Quem aposta na importância da certificação também
destes produtos é o professor Pedro de Felício, da Faculdade
de Engenharia de Alimentos da Unicamp (Universidade de Campinas). "Trata-se
de uma garantia para o consumidor, de que o que estamos comprando obedece
alguns requisitos preestabelecidos", diz, alertando que é importante
saber as exigências de cada certificação: "Por exemplo,
o termo boi verde não tem relação com certificação
orgânica. A expressão foi patenteada pela Tortuga, para
indicar animais que recebem um tipo específico tratamento, com
alimentação vegetal, suplementada com sais que eles produzem".

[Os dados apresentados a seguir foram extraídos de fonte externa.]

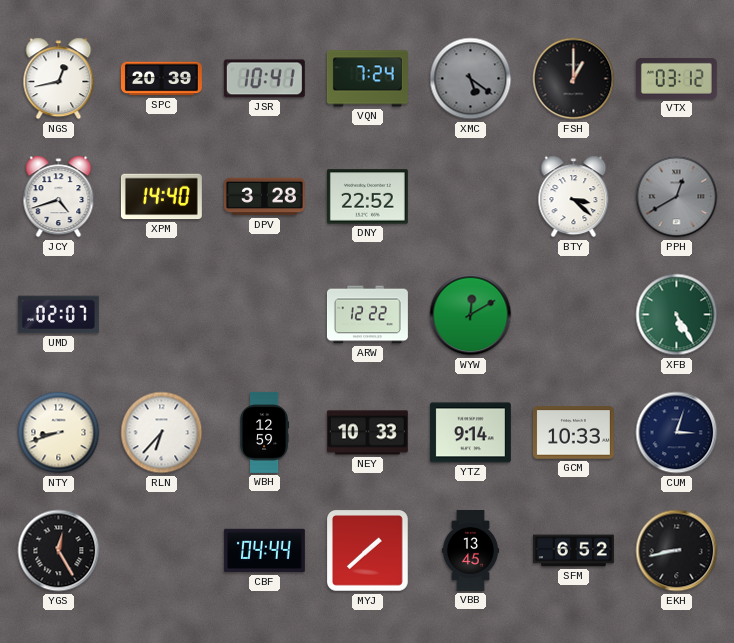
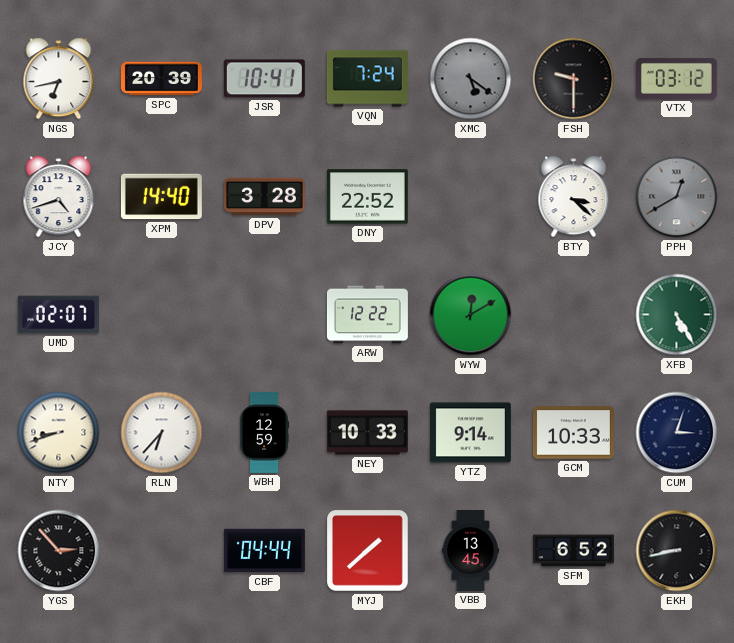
NGS: 12:43 -> 6:43
FSH: 1:00 -> 9:30
YGS: 12:25 -> 2:53
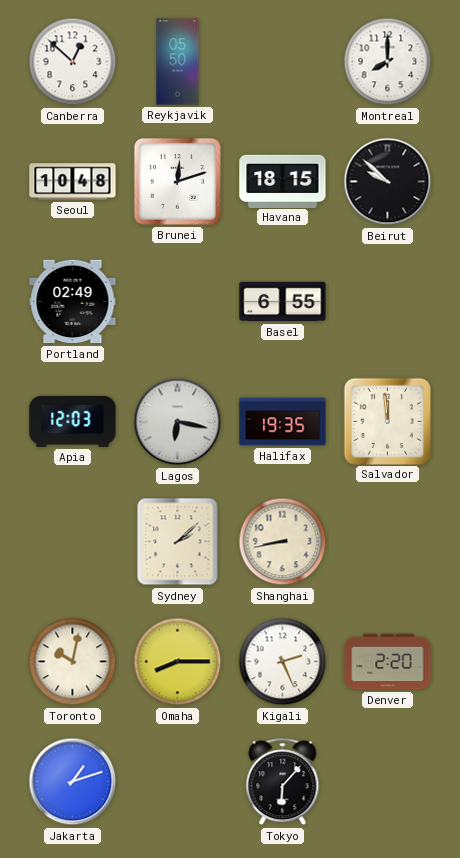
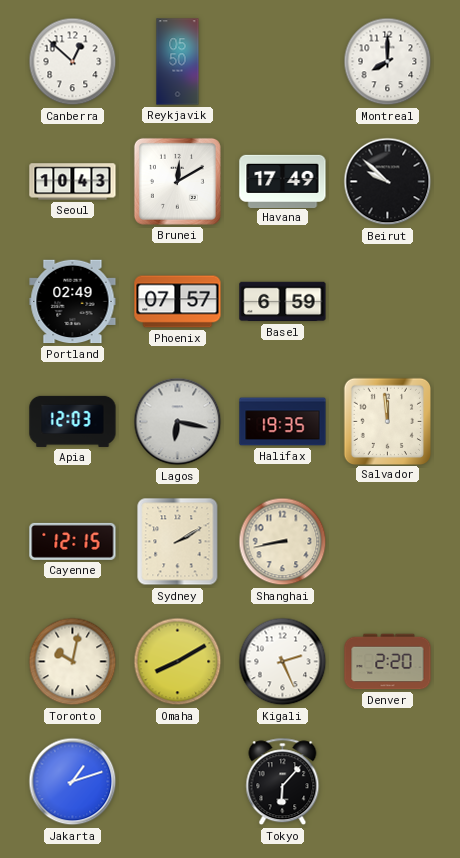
Seoul: 10:48 -> 10:43
Brunei: 12:12 -> 12:10
Havana: 18:15 -> 17:49
Phoenix: none -> 07:57
Basel: 6:55 -> 6:59
Cayenne: none -> 12:15
Sydney: 2:08 -> 2:10
Omaha: 8:15 -> 8:10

O professor menciona uma aula em que falava da oferta de ovos caipiras,
hoje comercializados em supermercados. Um aluno questionou: será
que - em vez de serem criadas soltas e sem aplicação de
hormônios - estas galinhas não cresceriam presas em gaiolas,
recebendo urucum como suplemento alimentar, para as gemas ficarem mais
vermelhas? "O certificado de uma instituição séria
é a melhor forma de combater qualquer dúvida, sobre a
origem e qualidade do produto".
10 PRINCÍPIOS DA AGRICULTURA ORGÂNICA
Eis
algumas características da agricultura orgânica, apresentadas
no site do Instituto Biodinâmico:
- Proteção da fertilidade dos solos a longo prazo,
estimulando a atividade biológica;
- Intervenção mecanizada cautelosa;
- Fornecimento de nutrientes ao solo em forma natural, não
obtidos por processos químicos;
- Auto-suficiência em nitrogênio pelo uso de leguminosas
e inoculações com bactérias fixadoras de nitrogênio,
com reciclagem de materiais orgânicos de resíduos vegetais
e estercos animais;
- Controle de doenças, pragas e ervas pela rotação
de culturas, inimigos naturais, diversidade genética, variedades
resistentes, adubação orgânica, intervenções
biológicas, extratos de plantas e caldas elaboradas com componentes
naturais;
- Bem estar das espécies exploradas na criação
animal, pela nutrição, tratamento sanitário e
condições de vida que respeitem suas características;
- Atenção especial ao impacto do sistema produtivo
sobre o meio ambiente, protegendo a flora e fauna existentes;
- Condições de trabalho que representem oportunidade
de desenvolvimento humano aos envolvidos;
- Processamento limpo e controlado;
- Extrativismo sustentável.
Observação:
Além destes critérios para a agricultura orgânica,
a agricultura biodinâmica (fundamentada em Rudolf Steiner
no início do século) inclui utilização
de preparados biodinâmicos, isto é, substâncias
à base de ervas medicinais, esterco e sílica,
aplicadas em doses homeopáticas para equilibrar o sistema
solo-planta-animal
|
DICAS PARA COMPRAR ORGÂNICOS
Quem quer comprar orgânicos, deve prestar atenção
em alguns detalhes:
- Procedência - caso não conheça
o produtor, buscar o selo de certificação, aprovado
pelo Ministério da Agricultura. Nos supermercados,
este selo consta na embalagem. Em feiras orgânicas,
a informação também deve ser visível
através, por exemplo, de cartazes.
- Aparência - é comum encontrar frutas
menores do que estamos acostumados, ou vegetais com furos,
por terem sofrido o ataque de insetos. Isto não é
sinal de falta de qualidade do produto e sim conseqüência
do não uso de agrotóxicos (que são venenosos),
ou aditivos para acelerar o crescimento da planta.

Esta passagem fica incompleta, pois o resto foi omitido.